Submitted to: Osteoarthritis and Cartilage
Publication Type: Peer Reviewed Journal
Publication Acceptance Date: 1/28/2012
Publication Date: 5/4/2012
Citation: Baker, K., Matthan, N., Lichtenstein, A.H., Niu, J., Guermazi, A., Roemer, F., Grainger, A., Nevitt, M., Clancy, M., Lewis, C. 2012. Association of plasma n-6 and n-3 polyunsaturated fatty acids with synovitis in the knee: the MOST study. Osteoarthritis and Cartilage. 20(5):382-387. Interpretive Summary: Osteoarthritis is a painful joint disorder and is thought to be exacerbated by inflammation. The type of fat found in fish, termed omega-3 acids (n-3 PUFAs), has anti-inflammatory properties and may be beneficial in decreasing rates of osteoarthritis. The study goal was to determine whether people consuming diets containing high levels of omega-3 fatty acid would have lower rates of osteoarthritis than those consuming diets containing low levels of omega-3 fatty acids. Dietary omega-3 fatty acid intake was estimated by measuring plasma phospholipid fatty acid composition using gas chromatography. The extent of osteoarthritis was determined by magnetic resonance imaging scores. The mean age of the study subjects was 60 years, mean body mass index was 30, and there were an equal number of women and men in the study. For selected measures of osteoarthritis higher plasma phospholipid concentrations of omega-3 fatty acids were associated with lower osteoarthritis scores, for both women and men. These data suggest that higher intakes of omega-3 fatty acids, primarily those omega-3 fatty acids found in fish may reduce the risk developing or severity of osteoarthritis. Regular fish intake is currently recommended to decrease heart disease risk and may also be beneficial for osteoarthritis.

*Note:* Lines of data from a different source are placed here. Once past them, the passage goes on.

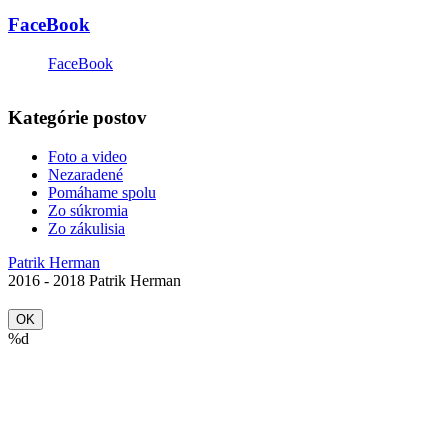
FaceBook
FaceBook
Kategórie postov
Foto a video
Nezaradené
Pomáhame spolu
Zo súkromia
Zo zákulisia
Patrik Herman
2016 - 2018 Patrik Herman
OK
%d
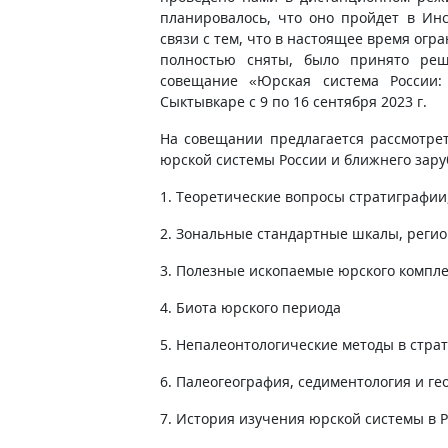
планировалось, что оно пройдет в Инс
связи с тем, что в настоящее время ог
полностью сняты, было принято реш
совещание «Юрская система России:
Сыктывкаре с 9 по 16 сентября 2023 г.
На совещании предлагается рассмотре
юрской системы России и ближнего зару
1. Теоретические вопросы стратиграфи
2. Зональные стандартные шкалы, рег
3. Полезные ископаемые юрского компле
4. Биота юрского периода
5. Непалеонтологические методы в стра
6. Палеогеография, седиментология и г
7. История изучения юрской системы в 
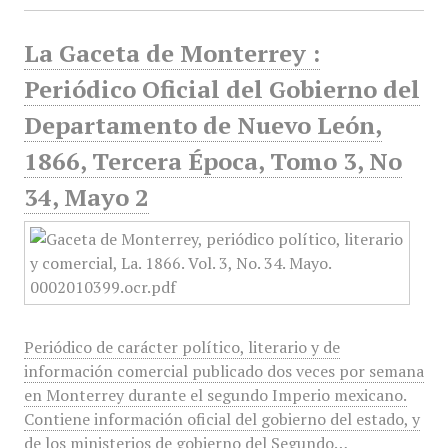
La Gaceta de Monterrey :
Periódico Oficial del Gobierno del
Departamento de Nuevo León,
1866, Tercera Época, Tomo 3, No
34, Mayo 2
Periódico de carácter político, literario y de
información comercial publicado dos veces por semana
en Monterrey durante el segundo Imperio mexicano.
Contiene información oficial del gobierno del estado, y
de los ministerios de gobierno del Segundo…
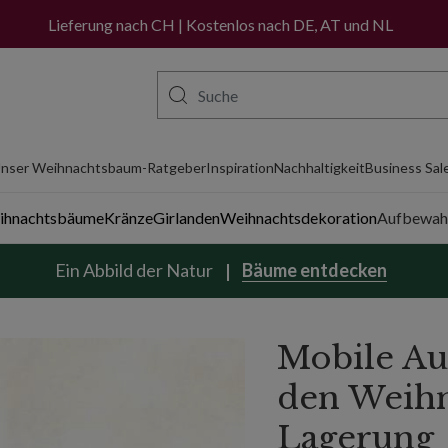
Lieferung nach CH | Kostenlos nach DE, AT und NL
nser Weihnachtsbaum-Ratgeber
Inspiration
Nachhaltigkeit
Business Sal
eihnachtsbäume
Kränze
Girlanden
Weihnachtsdekoration
Aufbewah
Ein Abbild der Natur
Bäume entdecken
Mobile Au
den Weihn
Lagerung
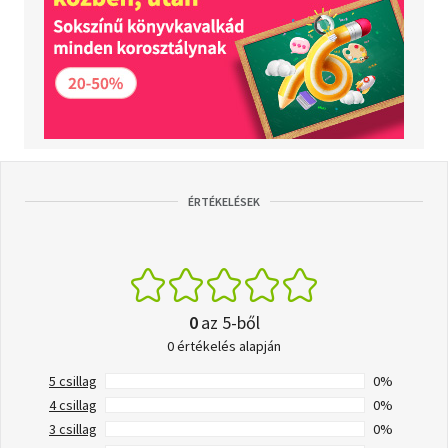
ÉRTÉKELÉSEK
0
az 5-ből
0 értékelés alapján
5 csillag
0%
4 csillag
0%
3 csillag
0%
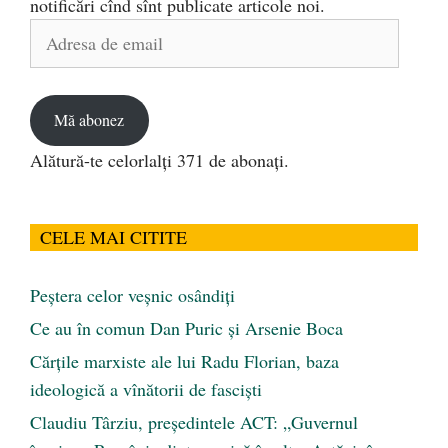
notificări cînd sînt publicate articole noi.
Adresa
de
email
Mă abonez
Alătură-te celorlalți 371 de abonați.
CELE MAI CITITE
Peştera celor veşnic osândiţi
Ce au în comun Dan Puric şi Arsenie Boca
Cărţile marxiste ale lui Radu Florian, baza
ideologică a vînătorii de fascişti
Claudiu Târziu, președintele ACT: „Guvernul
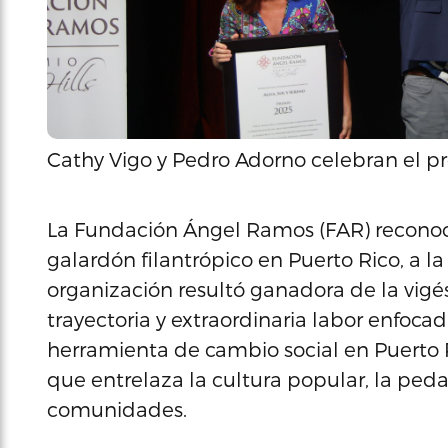
Cathy Vigo y Pedro Adorno celebran el pr
La Fundación Ángel Ramos (FAR) reconoci
galardón filantrópico en Puerto Rico, a la
organización resultó ganadora de la vigé
trayectoria y extraordinaria labor enfoc
herramienta de cambio social en Puerto Ri
que entrelaza la cultura popular, la peda
comunidades.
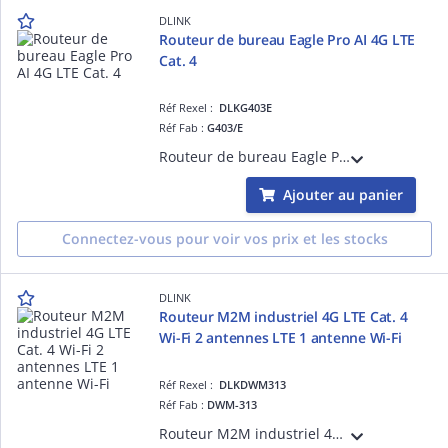
DLINK
Routeur de bureau Eagle Pro AI 4G LTE
Cat. 4
Réf Rexel :
DLKG403E
Réf Fab :
G403/E
Routeur de bureau Eagle Pro AI 4G LTE Cat. 4 et backup auto WAN < -> 4G 4 ports LAN 10/100Mbps - 1 port WAN 10/100Mbps - Wi-Fi N300
Ajouter au panier
Connectez-vous pour voir vos prix et les stocks
DLINK
Routeur M2M industriel 4G LTE Cat. 4
Wi-Fi 2 antennes LTE 1 antenne Wi-Fi
Réf Rexel :
DLKDWM313
Réf Fab :
DWM-313
Routeur M2M industriel 4G LTE Cat. 4 Wi-Fi - Deux antennes LTE externes -Une antenne Wi-Fi externe - Débit LTE descendant/montant 150 Mbps/50 Mbps - 802.11n - Double SIM - 1 port FE - Serveur VPN - Température étendue -30°C à +60°C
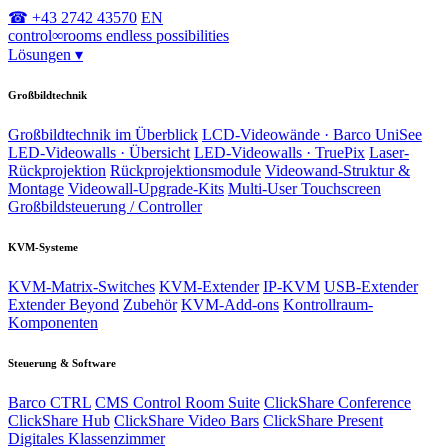
☎ +43 2742 43570
EN
control
∞
rooms
endless possibilities
Lösungen
▾
Großbildtechnik
Großbildtechnik im Überblick
LCD-Videowände · Barco UniSee
LED-Videowalls · Übersicht
LED-Videowalls · TruePix
Laser-
Rückprojektion
Rückprojektionsmodule
Videowand-Struktur &
Montage
Videowall-Upgrade-Kits
Multi-User Touchscreen
Großbildsteuerung / Controller
KVM-Systeme
KVM-Matrix-Switches
KVM-Extender
IP-KVM
USB-Extender
Extender Beyond
Zubehör
KVM-Add-ons
Kontrollraum-
Komponenten
Steuerung & Software
Barco CTRL
CMS Control Room Suite
ClickShare Conference
ClickShare Hub
ClickShare Video Bars
ClickShare Present
Digitales Klassenzimmer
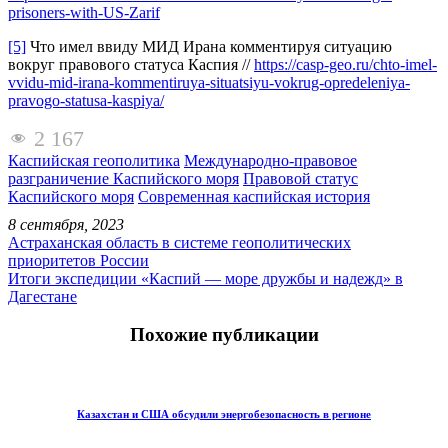
prisoners-with-US-Zarif
[5]
Что имел ввиду МИД Ирана комментируя ситуацию
вокруг правового статуса Каспия //
https://casp-geo.ru/chto-imel-
vvidu-mid-irana-kommentiruya-situatsiyu-vokrug-opredeleniya-
pravogo-statusa-kaspiya/
2 167
Каспийская геополитика
Международно-правовое
разграничение Каспийского моря
Правовой статус
Каспийского моря
Современная каспийская история
8 сентября, 2023
Астраханская область в системе геополитических
приоритетов России
Итоги экспедиции «Каспий — море дружбы и надежд» в
Дагестане
Похожие публикации
Казахстан и США обсудили энергобезопасность в регионе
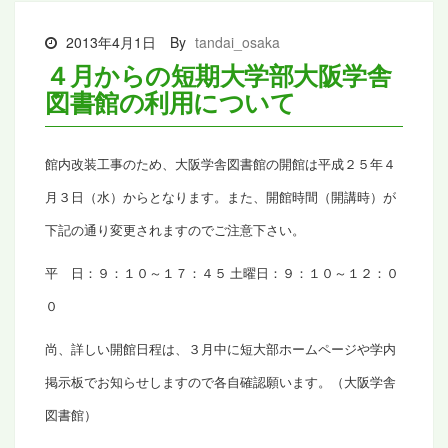
2013年4月1日
By
tandai_osaka
４月からの短期大学部大阪学舎
図書館の利用について
館内改装工事のため、大阪学舎図書館の開館は平成２５年４
月３日（水）からとなります。
また、開館時間（開講時）が
下記の通り変更されますのでご注意下さい。
平 日：９：１０～１７：４５
土曜日：９：１０～１２：０
０
尚、詳しい開館日程は、３月中に短大部ホームページや学内
掲示板でお知らせしますので各自確認願います。（大阪学舎
図書館）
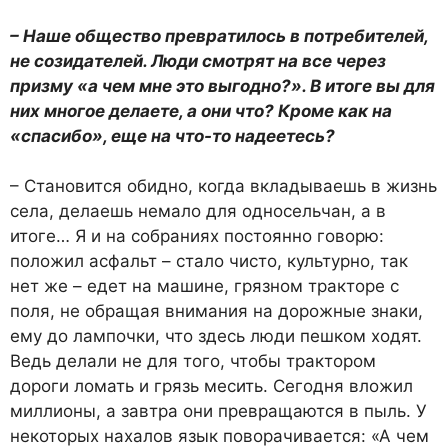
– Наше общество превратилось в потребителей,
не созидателей. Люди смотрят на все через
призму «а чем мне это выгодно?». В итоге вы для
них многое делаете, а они что? Кроме как на
«спасибо», еще на что-то надеетесь?
– Становится обидно, когда вкладываешь в жизнь
села, делаешь немало для односельчан, а в
итоге… Я и на собраниях постоянно говорю:
положил асфальт – стало чисто, культурно, так
нет же – едет на машине, грязном тракторе с
поля, не обращая внимания на дорожные знаки,
ему до лампочки, что здесь люди пешком ходят.
Ведь делали не для того, чтобы трактором
дороги ломать и грязь месить. Сегодня вложил
миллионы, а завтра они превращаются в пыль. У
некоторых нахалов язык поворачивается: «А чем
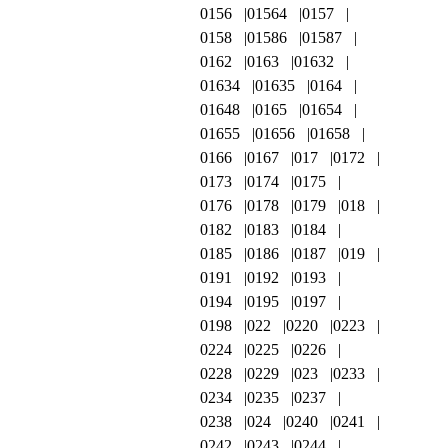
0156
01564
0157
0158
01586
01587
0162
0163
01632
01634
01635
0164
01648
0165
01654
01655
01656
01658
0166
0167
017
0172
0173
0174
0175
0176
0178
0179
018
0182
0183
0184
0185
0186
0187
019
0191
0192
0193
0194
0195
0197
0198
022
0220
0223
0224
0225
0226
0228
0229
023
0233
0234
0235
0237
0238
024
0240
0241
0242
0243
0244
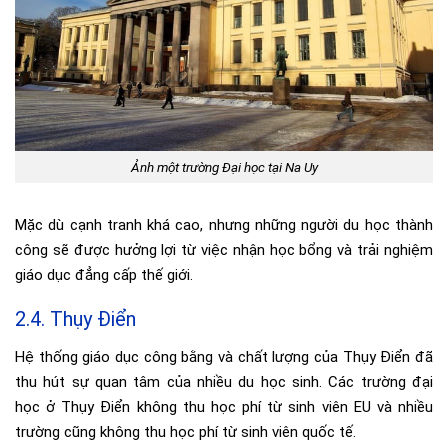
Ảnh một trường Đại học tại Na Uy
Mặc dù cạnh tranh khá cao, nhưng những người du học thành
công sẽ được hưởng lợi từ việc nhận học bổng và trải nghiệm
giáo dục đẳng cấp thế giới.
2.4. Thụy Điển
Hệ thống giáo dục công bằng và chất lượng của Thụy Điển đã
thu hút sự quan tâm của nhiều du học sinh. Các trường đại
học ở Thụy Điển không thu học phí từ sinh viên EU và nhiều
trường cũng không thu học phí từ sinh viên quốc tế.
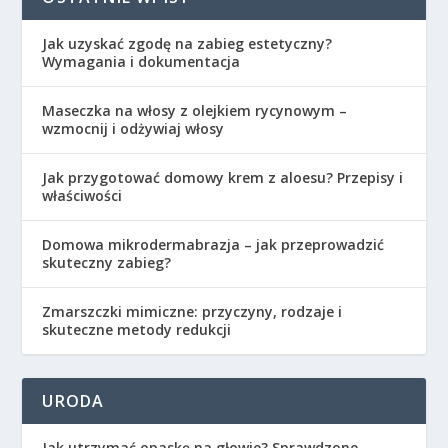
Jak uzyskać zgodę na zabieg estetyczny?
Wymagania i dokumentacja
Maseczka na włosy z olejkiem rycynowym –
wzmocnij i odżywiaj włosy
Jak przygotować domowy krem z aloesu? Przepisy i
właściwości
Domowa mikrodermabrazja – jak przeprowadzić
skuteczny zabieg?
Zmarszczki mimiczne: przyczyny, rodzaje i
skuteczne metody redukcji
URODA
Jak utrzymać opaskę na głowie? Sprawdzone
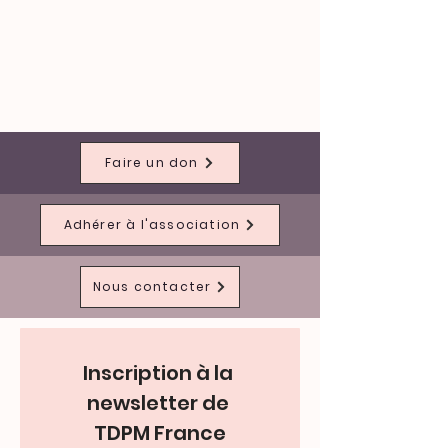
Faire un don
Adhérer à l'association
Nous contacter
Inscription à la 
newsletter de 
TDPM France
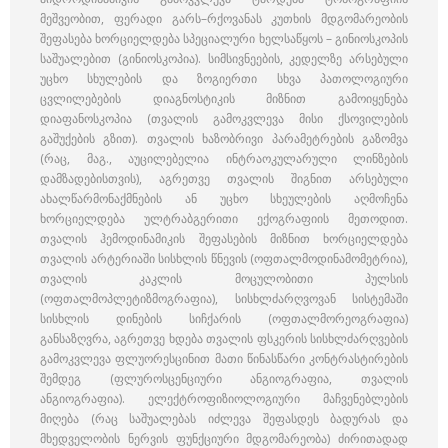
მეშვეობით, ფერადი გარს–რქოვანას კუთხის მდგომარეობის
შეფასება ხორციელდება სპეციალური ხელსაწყოს – გინიოსკოპის
საშუალებით (გინიოსკოპია). სიმსივნეების, კედელზე არსებული
უცხო სხულების და ზოგიერთი სხვა პათოლოგიური
ცვლილებების დიაგნოსტიკის მიზნით გამოიყენება
დიაფანოსკოპია (თვალის გამოკვლევა მისი ქსოვილების
გაშუქების გზით). თვალის ხაზობრივი პარამეტრების გაზომვა
(რაც, მაგ., აუცილებელია ინტრაოკულარული ლინზების
დამზადებისთვის), აგრეთვე თვალის შიგნით არსებული
ახალწარმონაქმნების ან უცხო სხეულების აღმოჩენა
ხორციელდება ულტრაბგერითი ექოგრაფიის მეთოდით.
თვალის ჰემოდინამიკის შეფასების მიზნით ხორციელდება
თვალის არტერიაში სისხლის წნევის (ოფთალმოდინამომეტრია),
თვალის კაკლის მოცულობითი პულსის
(ოფთალმოპლეტიზმოგრაფია), სისხლძარღვოვან სისტემაში
სისხლის დინების სიჩქარის (ოფთალმორეოგრაფია)
განსაზღვრა, აგრეთვე ხდება თვალის ფსკერის სისხლძარღვების
გამოკვლევა ფლუორესცინით მათი წინასწარი კონტრასტირების
შემდეგ (ფლუროსცენციური ანგიოგრაფია, თვალის
ანგიოგრაფია). ელექტროფიზიოლოგიური მაჩვენებლების
მიღება (რაც საშუალებას იძლევა შეფასდეს ბადურას და
მხედველობის ნერვის ფუნქციური მდგომარეობა) ძირითადად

Technical Abstract: In osteoarthritis (OA) the synovium is often inflamed and inflammatory cytokines contribute to cartilage damage. Omega-3 polyunsaturated fatty acids (n-3 PUFAs) have anti-inflammatory effects whereas omega-6 polyunsaturated fatty acids (n-6 PUFAs) have, on balance, proinflammatory effects. The goal of our study was to assess the association of fasting plasma phospholipid n-6 and n-3 PUFAs with synovitis as measured by synovial thickening on contrast enhanced (CE) knee MRI and cartilage damage among subjects in the Multicenter Osteoarthritis Study (MOST). MOST is a cohort study of individuals who have or are at high risk of knee OA. An unselected subset of participants who volunteered obtained CE 1.5 T MRI of one knee. Synovitis was scored in six compartments and a summary score was created. This subset also had fasting plasma, analyzed by gas chromatography for phospholipid fatty acid content, and non-CE MRI, read for cartilage morphology according to the Whole-Organ Magnetic Resonance Imaging Score (WORMS) method. The association between synovitis and cartilage morphology and plasma PUFAs was assessed using logistic regression after controlling for the effects of age, sex, and BMI. 472 out of 535 subjects with CE MRI had complete data on synovitis, cartilage morphology and plasma phospholipids. Mean age was 60 years, mean BMI 30, and 50% were women. We found an inverse relation between total n-3 PUFAs and the specific n-3, docosahexaenoic acid with patellofemoral cartilage loss, but not tibiofemoral cartilage loss or synovitis. A positive association was observed between the n-6 PUFA, arachidonic acid, and synovitis. In conclusion, systemic levels of n-3 and n-6 PUFAs which are influenced by diet, may be related to selected structural findings in knees with or at risk of OA. Future studies manipulating the systemic levels of these fatty acids may be warranted to determine the effects on structural damage in knee OA.